Work item – Reproduce the whole of the records exactly, and make sure no picture is carried into the result.

Records from a data source:
⟨

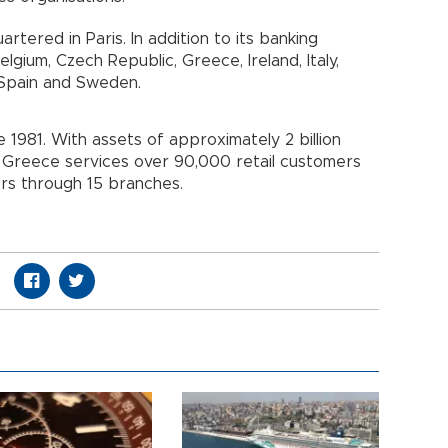
tered in Paris. In addition to its banking
Belgium, Czech Republic, Greece, Ireland, Italy,
 Spain and Sweden.
1981. With assets of approximately 2 billion
Greece services over 90,000 retail customers
s through 15 branches.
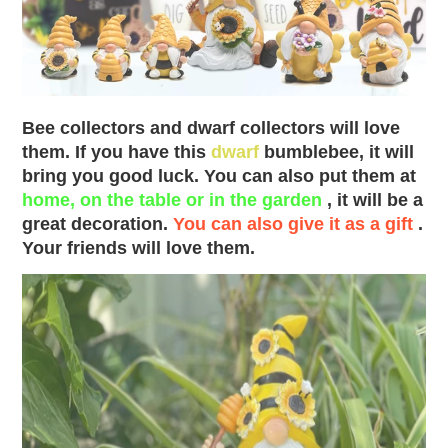
Bee collectors and dwarf collectors will love
them. If you have this
dwarf
bumblebee, it will
bring you good luck. You can also put them at
home, on the table or in the garden
, it will be a
great decoration.
You can also give it as a gift
.
Your friends will love them.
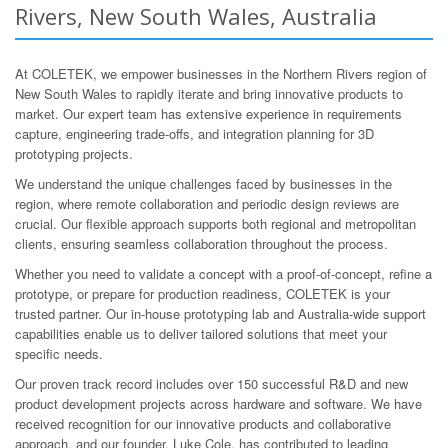
Rivers, New South Wales, Australia
At COLETEK, we empower businesses in the Northern Rivers region of
New South Wales to rapidly iterate and bring innovative products to
market. Our expert team has extensive experience in requirements
capture, engineering trade-offs, and integration planning for 3D
prototyping projects.
We understand the unique challenges faced by businesses in the
region, where remote collaboration and periodic design reviews are
crucial. Our flexible approach supports both regional and metropolitan
clients, ensuring seamless collaboration throughout the process.
Whether you need to validate a concept with a proof-of-concept, refine a
prototype, or prepare for production readiness, COLETEK is your
trusted partner. Our in-house prototyping lab and Australia-wide support
capabilities enable us to deliver tailored solutions that meet your
specific needs.
Our proven track record includes over 150 successful R&D and new
product development projects across hardware and software. We have
received recognition for our innovative products and collaborative
approach, and our founder, Luke Cole, has contributed to leading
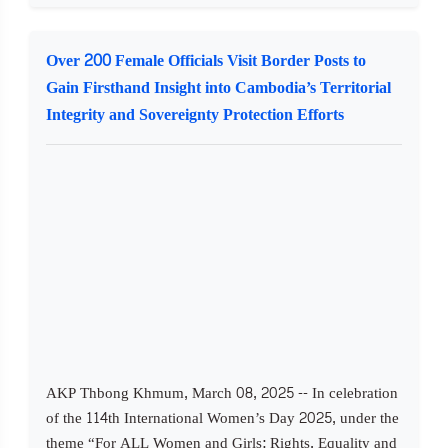
Over 200 Female Officials Visit Border Posts to
Gain Firsthand Insight into Cambodia’s Territorial
Integrity and Sovereignty Protection Efforts
AKP Thbong Khmum, March 08, 2025 -- In celebration
of the 114th International Women’s Day 2025, under the
theme “For ALL Women and Girls: Rights, Equality and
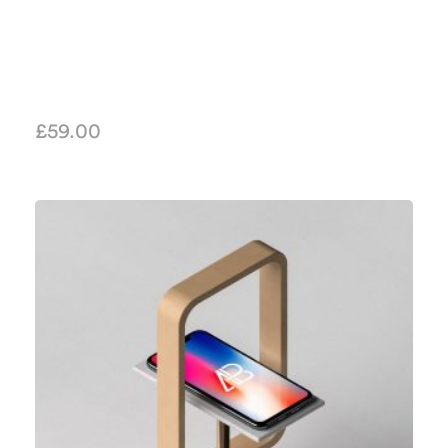
£
59.00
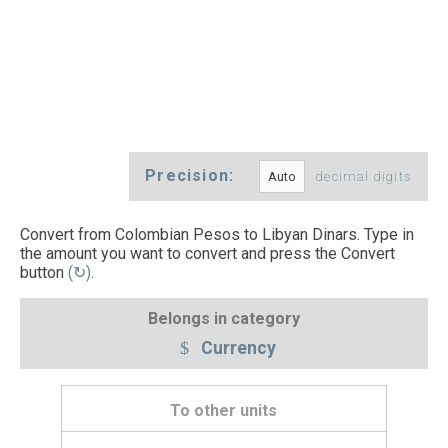
Precision:
decimal digits
Convert from Colombian Pesos to Libyan Dinars. Type in
the amount you want to convert and press the Convert
button
(↻)
.
Belongs in category
Currency
To other units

⟩

Task answer –
tered in Paris. In addition to its banking
Belgium, Czech Republic, Greece, Ireland, Italy,
 Spain and Sweden.
1981. With assets of approximately 2 billion
Greece services over 90,000 retail customers
s through 15 branches.
Bee collectors and dwarf collectors will love
them. If you have this
dwarf
bumblebee, it will
bring you good luck. You can also put them at
home, on the table or in the garden
, it will be a
great decoration.
You can also give it as a gift
.
Your friends will love them.
Rivers, New South Wales, Australia
At COLETEK, we empower businesses in the Northern Rivers region of
New South Wales to rapidly iterate and bring innovative products to
market. Our expert team has extensive experience in requirements
capture, engineering trade-offs, and integration planning for 3D
prototyping projects.
We understand the unique challenges faced by businesses in the
region, where remote collaboration and periodic design reviews are
crucial. Our flexible approach supports both regional and metropolitan
clients, ensuring seamless collaboration throughout the process.
Whether you need to validate a concept with a proof-of-concept, refine a
prototype, or prepare for production readiness, COLETEK is your
trusted partner. Our in-house prototyping lab and Australia-wide support
capabilities enable us to deliver tailored solutions that meet your
specific needs.
Our proven track record includes over 150 successful R&D and new
product development projects across hardware and software. We have
received recognition for our innovative products and collaborative
approach, and our founder, Luke Cole, has contributed to leading
Over 200 Female Officials Visit Border Posts to
Gain Firsthand Insight into Cambodia’s Territorial
Integrity and Sovereignty Protection Efforts
AKP Thbong Khmum, March 08, 2025 -- In celebration
of the 114th International Women’s Day 2025, under the
theme “For ALL Women and Girls: Rights, Equality and
£
59.00
Precision:
decimal digits
Convert from Colombian Pesos to Libyan Dinars. Type in
the amount you want to convert and press the Convert
button
(↻)
.
Belongs in category
Currency
To other units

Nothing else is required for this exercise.